§ Required action:
Write out the data word for word, taking care that no picture is carried over.

§ Provided data:
· · · · ·

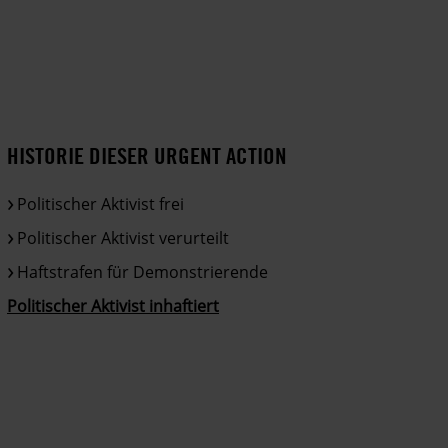
HISTORIE DIESER URGENT ACTION
Politischer Aktivist frei
Politischer Aktivist verurteilt
Haftstrafen für Demonstrierende
Politischer Aktivist inhaftiert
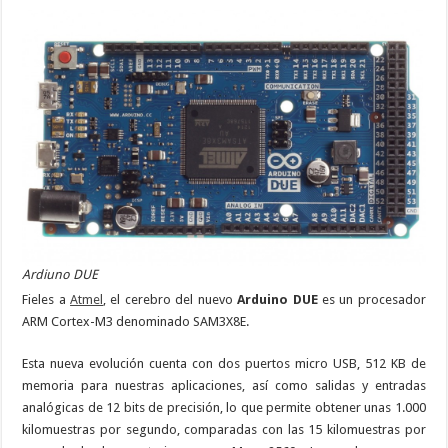
Ardiuno DUE
Fieles a
Atmel
, el cerebro del nuevo
Arduino DUE
es un procesador
ARM Cortex-M3 denominado SAM3X8E.
Esta nueva evolución cuenta con dos puertos micro USB, 512 KB de
memoria para nuestras aplicaciones, así como salidas y entradas
analógicas de 12 bits de precisión, lo que permite obtener unas 1.000
kilomuestras por segundo, comparadas con las 15 kilomuestras por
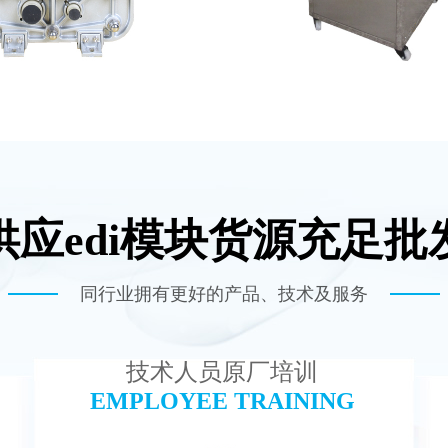
供应edi模块货源充足批
300 EDI超纯水处理设备
全封闭EDI超纯水处
查看详情
查看详情
同行业拥有更好的产品、技术及服务
技术人员原厂培训
EMPLOYEE TRAINING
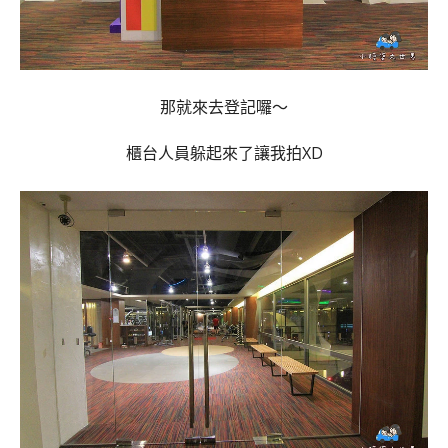
那就來去登記囉～
櫃台人員躲起來了讓我拍XD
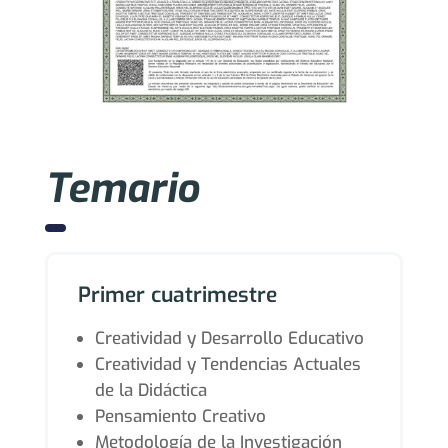
Temario
Primer cuatrimestre
Creatividad y Desarrollo Educativo
Creatividad y Tendencias Actuales
de la Didáctica
Pensamiento Creativo
Metodología de la Investigación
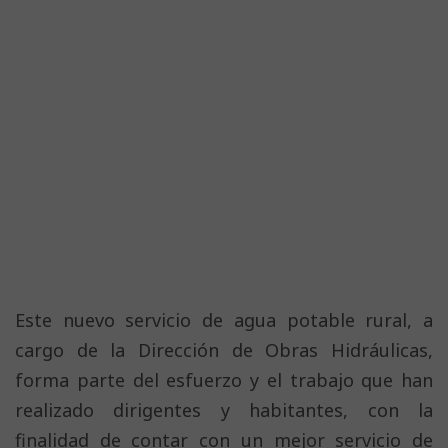
Este nuevo servicio de agua potable rural, a
cargo de la Dirección de Obras Hidráulicas,
forma parte del esfuerzo y el trabajo que han
realizado dirigentes y habitantes, con la
finalidad de contar con un mejor servicio de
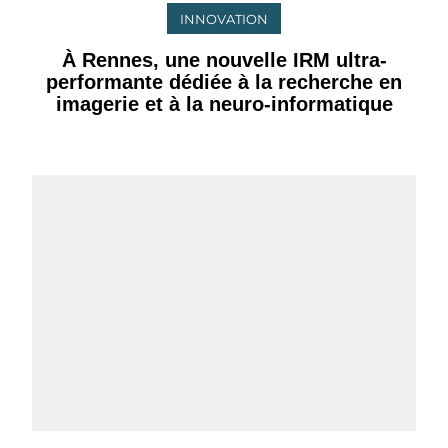
INNOVATION
À Rennes, une nouvelle IRM ultra-
performante dédiée à la recherche en
imagerie et à la neuro-informatique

· · · · ·

§ Result for this exercise:
HISTORIE DIESER URGENT ACTION
Politischer Aktivist frei
Politischer Aktivist verurteilt
Haftstrafen für Demonstrierende
Politischer Aktivist inhaftiert
Ardiuno DUE
Fieles a
Atmel
, el cerebro del nuevo
Arduino DUE
es un procesador
ARM Cortex-M3 denominado SAM3X8E.
Esta nueva evolución cuenta con dos puertos micro USB, 512 KB de
memoria para nuestras aplicaciones, así como salidas y entradas
analógicas de 12 bits de precisión, lo que permite obtener unas 1.000
kilomuestras por segundo, comparadas con las 15 kilomuestras por
供应edi模块货源充足批
300 EDI超纯水处理设备
全封闭EDI超纯水处
查看详情
查看详情
同行业拥有更好的产品、技术及服务
技术人员原厂培训
EMPLOYEE TRAINING
那就來去登記囉～
櫃台人員躲起來了讓我拍XD
Temario
Primer cuatrimestre
Creatividad y Desarrollo Educativo
Creatividad y Tendencias Actuales
de la Didáctica
Pensamiento Creativo
Metodología de la Investigación
Este nuevo servicio de agua potable rural, a
cargo de la Dirección de Obras Hidráulicas,
forma parte del esfuerzo y el trabajo que han
realizado dirigentes y habitantes, con la
finalidad de contar con un mejor servicio de
INNOVATION
À Rennes, une nouvelle IRM ultra-
performante dédiée à la recherche en
imagerie et à la neuro-informatique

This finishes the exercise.